10. I like mushy food, and in conclusion, yum.
resonant: otter floating on its back, eating a clam. Text: KEEP CLAM (keep clam)
I use January to clean the insides of things.

Or ... every January I intend to clean the insides of things. Some years I do a cabinet or two, some years I get around to the file box about March, some years I do nothing. One glorious golden year I did all the kitchen cabinets. It's been a while.

This year, though, I have an additional incentive because we'll be moving come summer, which was enough to get me going today on the two kitchen cabinets that cause me the most annoyance from day to day.

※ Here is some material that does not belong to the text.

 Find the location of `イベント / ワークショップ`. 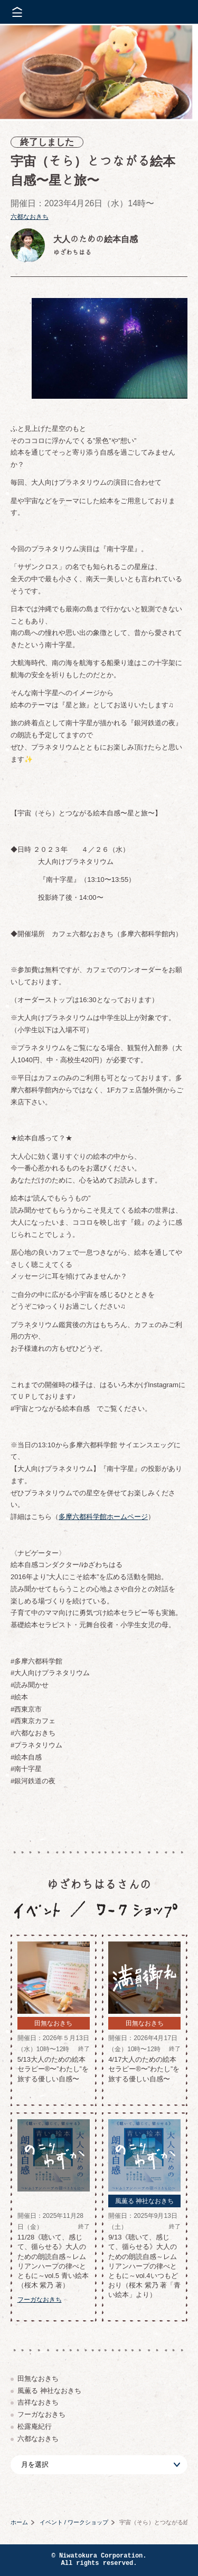 イベント / ワークショップ is located at coordinates (74, 2522).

That's how I discovered that thinking, "Might I use this at some point in the future?" is one thing, and thinking, "Do I want to put this in a box and take it to Iowa?" is something quite different. An impending move makes me a much more ruthless discarder. (The Ruthless Discarder is now going to be my superhero identity.)

Two down, and how many to go? Difficult to be precise; how do I compare one kitchen cupboard with a closet? Or a garage? If I use a weighted scale based on the capacity of the space, there are 37 space units in the living area (not counting kidlet and spouse bedrooms), 13 in the basement, and 8 in the garage, which means that if I actually keep up the pace of two units a day, I will seriously finish this by the end of January!

Blessings

Jan. 1st, 2013 02:02 pm
resonant: Martin Freeman has his doubts (Default)
Today I was filling the pepper grinder, and a peppercorn fell on the floor, and I just left it where it fell -- and then I thought: There have been times in history when kings would wish they were rich enough to drop a peppercorn and not bother to pick it up.

Happy new year, everyone!
resonant: Martin Freeman has his doubts (Default)
I've posted a new Skyfall story on AO3.

Equanimity
NC-17 -- 3900 words -- Bond/Q
"As I never know when someone might try to push my buttons, I find it useful to know where they are."

There's a mindfuck element in the premise that may squick some readers. If nothing in the first ten paragraphs disturbs you, you should be golden on the rest. Comment if you want a guide for the persquicked.

I used to feel like something was published when I put it on my site, and AO3 was a backup. I notice that now it seems just the opposite.